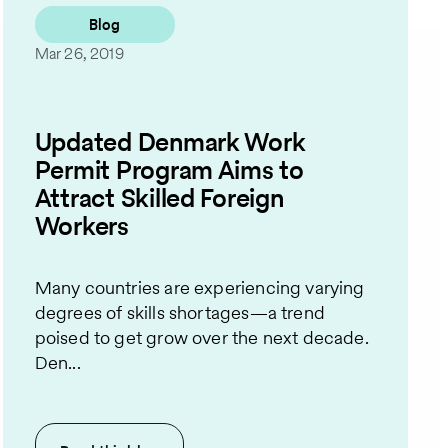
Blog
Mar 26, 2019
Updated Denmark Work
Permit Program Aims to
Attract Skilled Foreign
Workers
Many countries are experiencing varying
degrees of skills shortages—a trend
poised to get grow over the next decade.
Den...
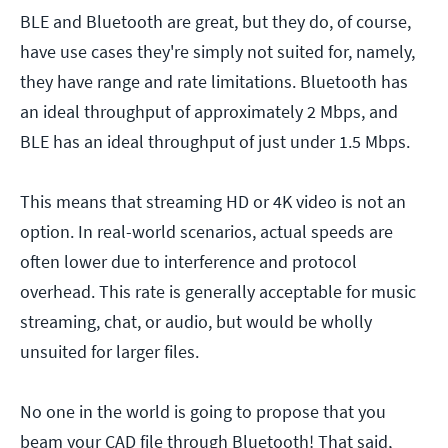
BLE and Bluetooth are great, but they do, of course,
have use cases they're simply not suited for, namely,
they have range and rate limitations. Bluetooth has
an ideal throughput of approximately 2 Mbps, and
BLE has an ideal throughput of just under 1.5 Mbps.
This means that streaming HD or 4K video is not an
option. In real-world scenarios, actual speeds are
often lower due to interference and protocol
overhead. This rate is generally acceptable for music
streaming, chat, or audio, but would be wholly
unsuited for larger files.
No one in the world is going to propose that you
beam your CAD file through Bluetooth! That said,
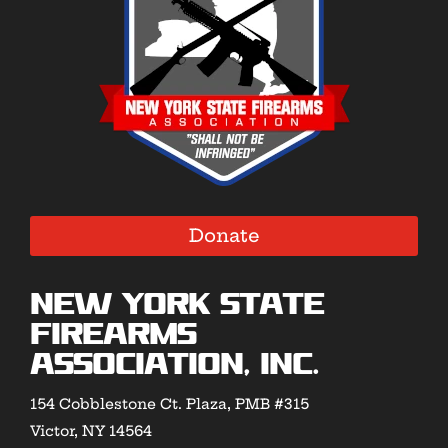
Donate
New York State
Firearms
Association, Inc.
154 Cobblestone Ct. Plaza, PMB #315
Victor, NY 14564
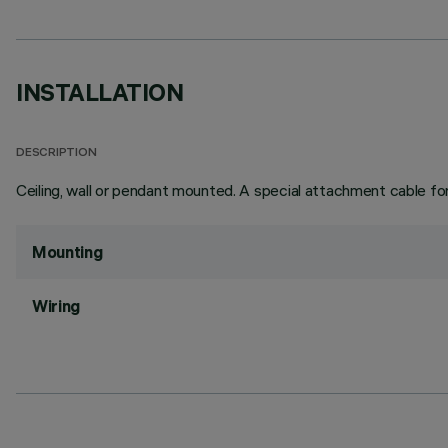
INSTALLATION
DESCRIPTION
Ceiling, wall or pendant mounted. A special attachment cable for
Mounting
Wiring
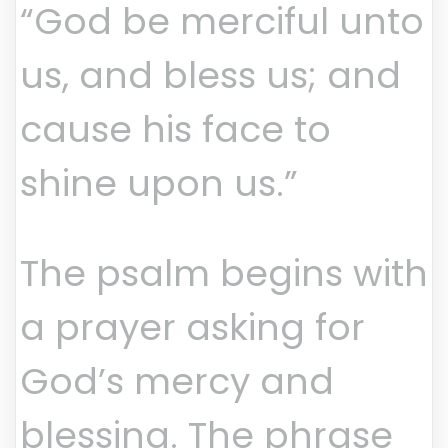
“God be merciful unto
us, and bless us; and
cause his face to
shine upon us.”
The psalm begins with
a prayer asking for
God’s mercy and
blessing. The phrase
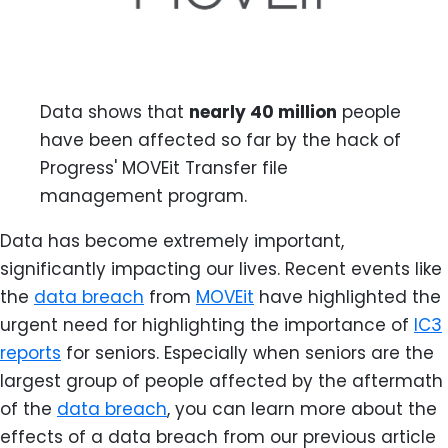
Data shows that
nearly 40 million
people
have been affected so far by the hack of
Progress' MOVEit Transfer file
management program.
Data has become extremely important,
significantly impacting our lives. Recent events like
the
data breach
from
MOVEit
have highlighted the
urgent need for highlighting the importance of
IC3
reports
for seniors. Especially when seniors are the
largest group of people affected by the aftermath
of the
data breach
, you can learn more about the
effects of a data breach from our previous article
------------------------------------------------
-- What this task involves --
Copy out every line of the data exactly, leaving the images behind.

-- Exercise output --
Blog
Mar 26, 2019
Updated Denmark Work
Permit Program Aims to
Attract Skilled Foreign
Workers
Many countries are experiencing varying
degrees of skills shortages—a trend
poised to get grow over the next decade.
Den...
BLE and Bluetooth are great, but they do, of course,
have use cases they're simply not suited for, namely,
they have range and rate limitations. Bluetooth has
an ideal throughput of approximately 2 Mbps, and
BLE has an ideal throughput of just under 1.5 Mbps.
This means that streaming HD or 4K video is not an
option. In real-world scenarios, actual speeds are
often lower due to interference and protocol
overhead. This rate is generally acceptable for music
streaming, chat, or audio, but would be wholly
unsuited for larger files.
No one in the world is going to propose that you
beam your CAD file through Bluetooth! That said,
Donate
New York State
Firearms
Association, Inc.
154 Cobblestone Ct. Plaza, PMB #315
Victor, NY 14564
INSTALLATION
DESCRIPTION
Ceiling, wall or pendant mounted. A special attachment cable for
Mounting
Wiring
“God be merciful unto
us, and bless us; and
cause his face to
shine upon us.”
The psalm begins with
a prayer asking for
God’s mercy and
blessing. The phrase
Data shows that
nearly 40 million
people
have been affected so far by the hack of
Progress' MOVEit Transfer file
management program.
Data has become extremely important,
significantly impacting our lives. Recent events like
the
data breach
from
MOVEit
have highlighted the
urgent need for highlighting the importance of
IC3
reports
for seniors. Especially when seniors are the
largest group of people affected by the aftermath
of the
data breach
, you can learn more about the
effects of a data breach from our previous article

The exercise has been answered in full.